Anyway, has the whole of the political left acquiescently thrown in its hand, as Jacoby seems dolefully to consider? What of the Brazilian landless movement, French working-class militancy, the student anti-sweatshop agitation in the United States, anarchistic anti-capitalism and a good deal else? When Jacoby envisages the whole of the left as having shifted spinelessly over from revolutionary socialism to postmodern pluralism, he is thinking for the most part, with postmodern parochialism, of his own society. The cultural turn is not, to be sure, peculiarly American; but it has certainly been more dominant and doctrinal there than among, say, the Indonesian or South African left. And if the left is on the back foot, is this simply, as Jacoby seems to imply, because it has cravenly lost its nerve? The End of Utopia, in a familiar nitty-gritty, cut-the-crap North American style, is full of a mutedly macho discourse of ‘soapy’ liberals, ‘genteel’ waffling, ‘chalky’ language and ‘toothless’ concepts, by all of which the ‘bone and muscle’ of a more virile left has been fatally infected. But the left is not just in retreat because it has lost its manhood. It is in disarray because—for example—it is not sure whether democratic, participatory economic planning really would be workable, or whether some form of market would not be necessary instead. This is not just a matter of formerly steel-hard comrades going all soggy; it is a question of genuine problems of socialist construction which Jacoby’s book passes over. These, to be sure, are not its concern; but the upshot is an unduly moralistic portrait of the treason of the clerks, and a non-materialist account of the difficulties of materialism. The problem would seem to come down to a loss of ‘vision’—a category which, in the United States, is dangerously contaminated by the idealist rhetoric of everyday politics: the crisis of the left, a Vision Thing.

Even so, this is an admirably brave intervention. In an enjoyably abrasive chapter on multiculturalism, Jacoby demolishes a number of postmodern myths. For multiculturalism, ‘the future looks like the present with more options’, and to the degree that culture subsumes everything, politics loses meaning. Ethnic identities in the United States are still sociologically robust, in that Jews tend to hang out with Jews and African-Americans with African-Americans, but cultural identities are hardly as well-defined, in that the cultural goals of such groups are fairly homogeneous. The USA is becoming a less rather than more multilingual society.

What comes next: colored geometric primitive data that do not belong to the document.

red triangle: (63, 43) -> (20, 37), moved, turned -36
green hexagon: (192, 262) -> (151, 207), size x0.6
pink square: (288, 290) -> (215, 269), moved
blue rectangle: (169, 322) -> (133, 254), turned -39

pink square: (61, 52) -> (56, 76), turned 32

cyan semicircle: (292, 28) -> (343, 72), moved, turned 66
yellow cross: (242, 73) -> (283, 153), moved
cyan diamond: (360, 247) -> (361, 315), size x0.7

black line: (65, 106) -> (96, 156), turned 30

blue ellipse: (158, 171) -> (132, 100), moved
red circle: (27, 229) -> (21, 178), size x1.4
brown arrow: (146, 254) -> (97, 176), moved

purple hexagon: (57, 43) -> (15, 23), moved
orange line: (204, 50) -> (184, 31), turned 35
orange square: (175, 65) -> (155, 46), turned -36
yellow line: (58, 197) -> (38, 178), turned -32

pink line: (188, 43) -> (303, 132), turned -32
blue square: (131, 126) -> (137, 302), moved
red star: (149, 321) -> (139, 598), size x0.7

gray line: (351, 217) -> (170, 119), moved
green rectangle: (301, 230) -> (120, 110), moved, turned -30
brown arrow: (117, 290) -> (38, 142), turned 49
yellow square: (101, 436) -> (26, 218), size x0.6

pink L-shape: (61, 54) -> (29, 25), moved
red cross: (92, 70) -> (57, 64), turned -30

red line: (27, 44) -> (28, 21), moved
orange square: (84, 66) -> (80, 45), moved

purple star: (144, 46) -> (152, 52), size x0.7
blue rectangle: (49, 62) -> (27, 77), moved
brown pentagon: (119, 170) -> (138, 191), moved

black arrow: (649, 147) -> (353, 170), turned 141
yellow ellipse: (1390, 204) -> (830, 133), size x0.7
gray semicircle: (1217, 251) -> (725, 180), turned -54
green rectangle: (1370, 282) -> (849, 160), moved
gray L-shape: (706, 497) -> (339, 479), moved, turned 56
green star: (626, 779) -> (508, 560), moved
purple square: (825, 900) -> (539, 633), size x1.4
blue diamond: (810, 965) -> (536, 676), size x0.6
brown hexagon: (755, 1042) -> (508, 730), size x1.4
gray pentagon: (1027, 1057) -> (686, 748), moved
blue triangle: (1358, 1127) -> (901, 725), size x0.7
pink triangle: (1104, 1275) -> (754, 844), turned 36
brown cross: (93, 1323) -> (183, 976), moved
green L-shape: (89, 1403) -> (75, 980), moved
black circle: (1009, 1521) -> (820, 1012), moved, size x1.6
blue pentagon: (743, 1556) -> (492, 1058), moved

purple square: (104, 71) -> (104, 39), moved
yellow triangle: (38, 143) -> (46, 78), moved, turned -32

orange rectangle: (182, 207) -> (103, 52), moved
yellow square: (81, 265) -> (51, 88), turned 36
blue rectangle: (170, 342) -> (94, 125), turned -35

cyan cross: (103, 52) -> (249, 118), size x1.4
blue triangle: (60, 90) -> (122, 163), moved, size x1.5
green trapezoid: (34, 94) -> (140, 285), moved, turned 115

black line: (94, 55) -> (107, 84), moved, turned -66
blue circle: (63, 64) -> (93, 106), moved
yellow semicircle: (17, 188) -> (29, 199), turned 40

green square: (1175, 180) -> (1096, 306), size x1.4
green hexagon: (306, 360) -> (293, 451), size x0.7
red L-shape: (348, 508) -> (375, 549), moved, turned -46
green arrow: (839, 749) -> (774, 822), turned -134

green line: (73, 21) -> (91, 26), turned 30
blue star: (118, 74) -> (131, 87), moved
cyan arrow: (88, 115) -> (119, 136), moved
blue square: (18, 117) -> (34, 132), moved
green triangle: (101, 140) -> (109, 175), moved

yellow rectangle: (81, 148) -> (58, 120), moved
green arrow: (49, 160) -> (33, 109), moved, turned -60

Indeed few nations are so ruthlessly monolinguistic. Multiculturalism basically means wanting access to the social mainstream, thus ruling out groups like the Amish, who have no such desires. Fashionable denunciations of Eurocentrism assume that ‘Adolf Hitler and Anne Frank represent the same Europe’, and turn out often enough to be coded pleas for the accolade of the Establishment. Native American studies, for example, post a potent challenge to Euro-American hegemony, and so must become a fully accredited discipline with departmental status. In US academia, there seems no weighty political issue which cannot be translated into squabbles over funding. Intellectuals whose ‘marginality is more and more marginal’ trumpet their minority status. Cultural populism represents a similar political betrayal, as the honourable tradition of a Dwight Macdonald, scourge of exploitative mass culture, gives way to Lacanian essays on MTV and wide-eyed semiotic analyses of the opening credit sequence of The Cosby Show.